Les politiques rêvent la science ; les scientifiques contribuent parfois à ce malentendu en espérant obtenir les moyens de leurs quêtes et les marchands transforment tout cela en produits. Pour le vivant et bien sûr pour l’espèce humaine, cela va concerner la procréation (en jouant sur l’équivoque de la filiation), le vieillissement et la mort. La science a cherché à cerner le critère de la mort et elle a créé un écart entre la conception et l’acte sexuel. Tous ces domaines relevaient auparavant du religieux. Nous voyons là le grand débat de ce qui fut le siècle des Lumières dont on a pu penser, à partir des révolutions industrielles, que la science en était la grande gagnante. Mais à ignorer le sujet, à rabattre l’individu sur le corps, celle-ci a commencé à marquer le pas.

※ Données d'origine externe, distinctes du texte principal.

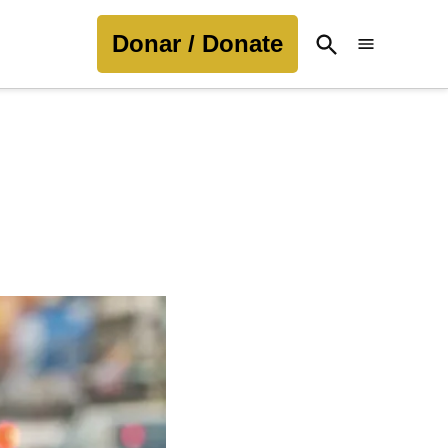
Donar / Donate
Open
Search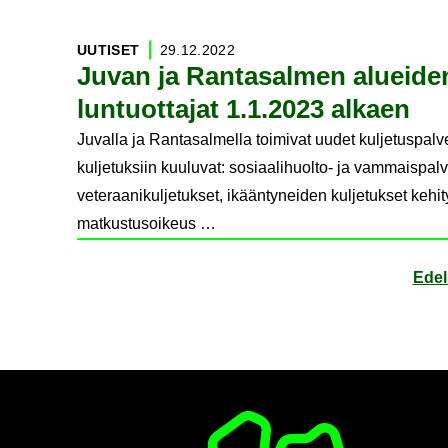
UU­TI­SET
29.12.2022
Juvan ja Ran­ta­sal­men aluei­d
lun­tuot­ta­jat 1.1.2023 al­kaen
Juvalla ja Rantasalmella toimivat uudet kuljetuspalv
kuljetuksiin kuuluvat: sosiaalihuolto- ja vammaispa
veteraanikuljetukset, ikääntyneiden kuljetukset kehit
matkustusoikeus …
Edel­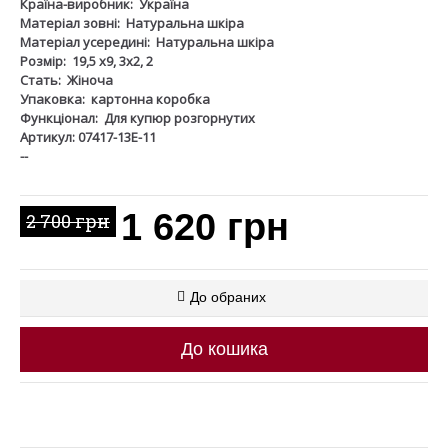
Країна-виробник:
Україна
Матеріал зовні:
Натуральна шкіра
Матеріал усередині:
Натуральна шкіра
Розмір:
19,5 х9, 3х2, 2
Стать:
Жіноча
Упаковка:
картонна коробка
Функціонал:
Для купюр розгорнутих
Артикул: 07417-13Е-11
--
1 620 грн
2 700 грн
До обраних
До кошика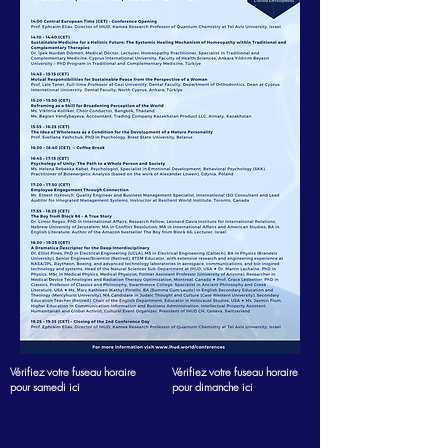
Vérifiez votre fuseau horaire
Vérifiez votre fuseau horaire
pour samedi ici
pour dimanche ici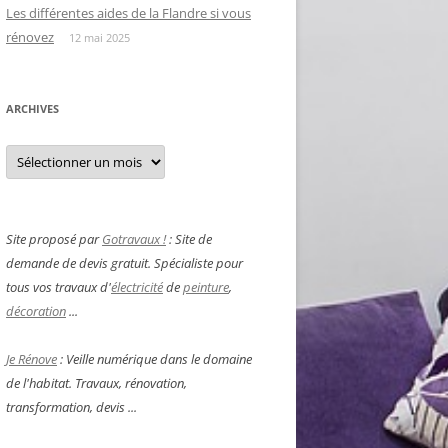
Les différentes aides de la Flandre si vous
rénovez
12 mai 2025
ARCHIVES
Archives
Site proposé par
Gotravaux !
: Site de
demande de devis gratuit. Spécialiste pour
tous vos travaux d'
électricité
de
peinture
,
décoration
...
Je Rénove
: Veille numérique dans le domaine
de l'habitat. Travaux, rénovation,
transformation, devis ...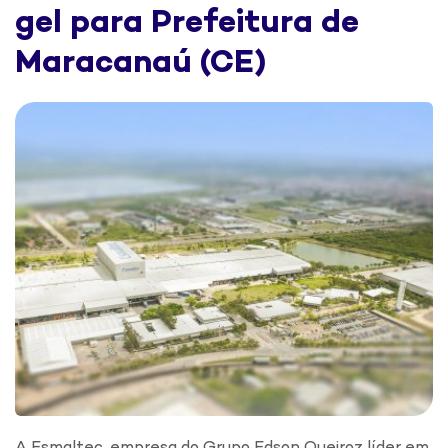
gel para Prefeitura de
Maracanaú (CE)
A Esmaltec, empresa do Grupo Edson Queiroz líder em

La course en avant de la psychiatrie pour toujours plus de cause biologique en est un exemple. Mais la question du vieillissement et de la mort a bousculé la médecine là où la religion fait offre de raison. Dans le débat de notre moderne civilisation occidentale, la loi Claeys – Leonetti1 évoque, à défaut de mort, « la fin de vie », concept dont la limite est peu définie dans son empan. Mais il y a bien une fin à toute vie, c’en est même le principe et, pour Lacan, cela rend la vie du sujet supportable2.

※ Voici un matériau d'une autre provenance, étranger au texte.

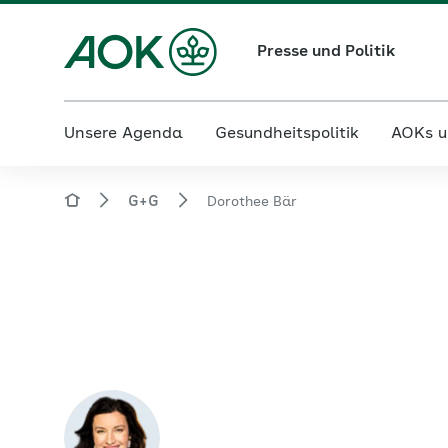
Presse und Politik
Unsere Agenda
Gesundheitspolitik
AOKs u
G+G
Dorothee Bär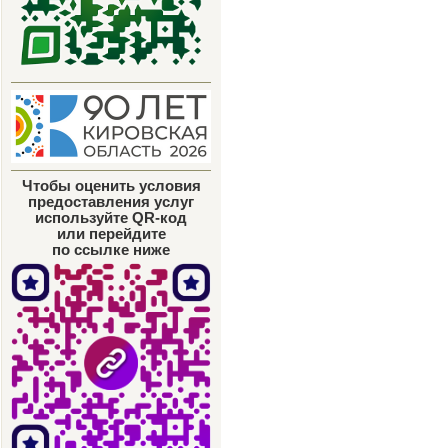
Чтобы оценить условия
предоставления услуг
используйте QR-код
или перейдите
по ссылке ниже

Dans notre modernité où le sujet se pense propriétaire de son corps, cela amène la question du suicide assisté, de l’aide active à mourir etc. Didier Sicard3 fait le constat d’un changement actuel avec les médecins qui, par le passé, acceptaient l’injection létale aux patients qu’ils savaient ne pouvoir traiter dans leur fin de vie. D. Sicard propose une interprétation à ce déplacement. Mais à propos de la crise du Covid, il note un problème plus global qui renvoie à une conception de la vie du côté du réel du corps qui forclôt le sujet au nom de la science : « Et avoir protégé la vie organique au détriment de la vie relationnelle qui est beaucoup plus importante, c’est irresponsable. C’est même une vision de notre monde terrifiante parce que cela signifie que ce qui intéresse les personnes, c’est la vie au sens organique du terme4. » Nous ne parlons pas de la même façon de la vie si nous évoquons le corps vivant ou la façon dont le sujet se pense vivant. Avec cette notion de vie, l’humain ne cesse de se perdre, témoignage de la persistance d’un réel inassimilable dans l’existence même du sujet. Si la reproduction se heurte au réel du non-rapport sexuel chez l’humain, que le décrochage de la reproduction d’avec l’acte sexuel vient faire flamber, la mort est son contrepoint puisqu’elle en est, de fait, la cause. Il y a reproduction du fait de la durée limitée de l’individu pour maintenir l’espèce. De cela, le sujet ne peut rendre compte et la science montre ses limites dans son matérialisme. De là à dire que cette science tendrait à prendre la place de la religion, la marge semble immense…
Michel Grollier
[1] Loi n° 2016-87 du 2 février 2016 du Code de la santé, issue du travail de la commission coordonnée par Claeys et Leonetti.
[2] Lacan J., « Conférence de Louvain » texte établi par Jacques-Alain Miller, La Cause du désir, n°96, juin 2017, p. 11.
[3] Sicard D., « Plus on parle du soin, plus il disparaît », Mental, n°47, juin 2023, p. 41-56.